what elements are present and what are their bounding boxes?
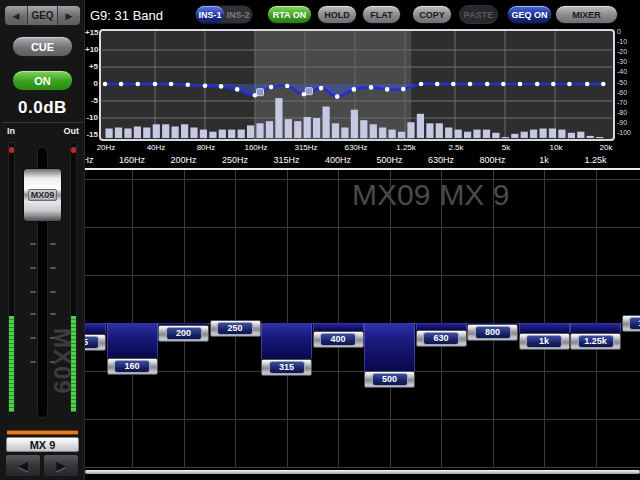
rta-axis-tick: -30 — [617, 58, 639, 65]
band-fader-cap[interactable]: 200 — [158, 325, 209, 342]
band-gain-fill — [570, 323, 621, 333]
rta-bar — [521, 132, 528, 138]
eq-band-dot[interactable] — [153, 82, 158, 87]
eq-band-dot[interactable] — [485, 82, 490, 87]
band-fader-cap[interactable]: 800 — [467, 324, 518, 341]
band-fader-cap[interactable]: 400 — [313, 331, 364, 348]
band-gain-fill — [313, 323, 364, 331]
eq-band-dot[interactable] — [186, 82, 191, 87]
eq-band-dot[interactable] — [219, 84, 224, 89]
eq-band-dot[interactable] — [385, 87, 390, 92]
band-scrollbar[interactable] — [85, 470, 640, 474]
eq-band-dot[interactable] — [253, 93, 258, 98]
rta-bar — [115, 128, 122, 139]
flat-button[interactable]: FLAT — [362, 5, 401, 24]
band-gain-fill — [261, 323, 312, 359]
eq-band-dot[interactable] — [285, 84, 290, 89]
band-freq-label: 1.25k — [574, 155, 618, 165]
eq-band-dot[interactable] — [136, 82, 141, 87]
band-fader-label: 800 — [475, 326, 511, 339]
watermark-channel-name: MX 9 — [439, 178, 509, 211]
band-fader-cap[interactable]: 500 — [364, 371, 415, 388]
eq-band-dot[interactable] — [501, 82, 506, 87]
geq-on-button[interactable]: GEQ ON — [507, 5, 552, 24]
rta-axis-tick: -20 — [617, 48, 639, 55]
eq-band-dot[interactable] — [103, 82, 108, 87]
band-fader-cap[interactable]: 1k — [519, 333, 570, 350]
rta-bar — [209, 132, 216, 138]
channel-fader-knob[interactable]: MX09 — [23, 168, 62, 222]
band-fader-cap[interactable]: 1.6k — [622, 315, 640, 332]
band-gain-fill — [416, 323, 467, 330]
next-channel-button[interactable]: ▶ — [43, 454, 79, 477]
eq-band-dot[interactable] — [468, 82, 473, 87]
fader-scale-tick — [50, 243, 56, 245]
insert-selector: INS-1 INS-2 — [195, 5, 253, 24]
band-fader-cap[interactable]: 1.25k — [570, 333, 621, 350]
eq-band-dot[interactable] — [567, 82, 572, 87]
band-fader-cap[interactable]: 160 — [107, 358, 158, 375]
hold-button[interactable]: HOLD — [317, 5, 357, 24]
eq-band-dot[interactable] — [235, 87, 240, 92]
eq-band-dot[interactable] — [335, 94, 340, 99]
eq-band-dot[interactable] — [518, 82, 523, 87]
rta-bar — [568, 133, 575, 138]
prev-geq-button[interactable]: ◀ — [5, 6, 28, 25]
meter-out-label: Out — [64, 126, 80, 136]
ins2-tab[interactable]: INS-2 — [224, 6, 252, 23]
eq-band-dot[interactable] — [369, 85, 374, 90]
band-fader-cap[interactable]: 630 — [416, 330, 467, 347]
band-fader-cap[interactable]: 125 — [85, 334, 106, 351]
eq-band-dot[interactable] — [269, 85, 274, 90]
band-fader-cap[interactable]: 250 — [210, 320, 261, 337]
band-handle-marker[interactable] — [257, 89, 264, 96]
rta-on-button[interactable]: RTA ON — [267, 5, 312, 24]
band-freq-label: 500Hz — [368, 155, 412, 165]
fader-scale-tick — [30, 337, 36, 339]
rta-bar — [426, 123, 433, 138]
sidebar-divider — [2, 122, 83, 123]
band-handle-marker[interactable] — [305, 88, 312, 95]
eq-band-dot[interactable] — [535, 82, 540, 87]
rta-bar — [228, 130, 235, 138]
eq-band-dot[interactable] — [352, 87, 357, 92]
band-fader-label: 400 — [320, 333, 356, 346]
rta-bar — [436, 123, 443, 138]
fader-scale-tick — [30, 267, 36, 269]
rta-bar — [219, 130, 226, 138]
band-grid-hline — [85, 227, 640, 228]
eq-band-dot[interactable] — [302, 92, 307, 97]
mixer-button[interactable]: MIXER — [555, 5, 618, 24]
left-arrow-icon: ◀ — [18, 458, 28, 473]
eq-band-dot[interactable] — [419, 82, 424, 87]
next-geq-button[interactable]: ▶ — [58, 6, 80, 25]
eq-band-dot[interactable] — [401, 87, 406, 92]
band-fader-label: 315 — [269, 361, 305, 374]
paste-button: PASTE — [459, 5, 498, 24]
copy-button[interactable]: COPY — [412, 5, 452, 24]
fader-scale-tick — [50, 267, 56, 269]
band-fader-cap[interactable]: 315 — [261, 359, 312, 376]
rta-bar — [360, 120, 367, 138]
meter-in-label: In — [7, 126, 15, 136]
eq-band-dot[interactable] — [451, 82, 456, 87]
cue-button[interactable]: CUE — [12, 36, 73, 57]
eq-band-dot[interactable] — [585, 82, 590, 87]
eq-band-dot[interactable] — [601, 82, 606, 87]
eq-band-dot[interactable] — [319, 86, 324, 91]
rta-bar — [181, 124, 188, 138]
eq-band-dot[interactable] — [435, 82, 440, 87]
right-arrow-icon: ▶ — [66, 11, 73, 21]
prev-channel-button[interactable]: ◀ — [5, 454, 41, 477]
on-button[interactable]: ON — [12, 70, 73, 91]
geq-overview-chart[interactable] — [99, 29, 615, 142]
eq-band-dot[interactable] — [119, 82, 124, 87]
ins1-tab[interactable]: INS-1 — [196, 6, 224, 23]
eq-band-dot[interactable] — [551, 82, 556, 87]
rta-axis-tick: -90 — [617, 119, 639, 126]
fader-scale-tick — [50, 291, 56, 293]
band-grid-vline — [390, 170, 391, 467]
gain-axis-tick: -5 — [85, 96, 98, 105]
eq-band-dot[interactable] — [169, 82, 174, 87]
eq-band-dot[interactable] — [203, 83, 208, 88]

------------------------

Show all lines of the material in which the word "label" can be found.

band-freq-label: 1.25k — [574, 155, 618, 165]
band-fader-label: 800 — [475, 326, 511, 339]
meter-out-label: Out — [64, 126, 80, 136]
band-freq-label: 500Hz — [368, 155, 412, 165]
band-fader-label: 400 — [320, 333, 356, 346]
band-fader-label: 315 — [269, 361, 305, 374]
meter-in-label: In — [7, 126, 15, 136]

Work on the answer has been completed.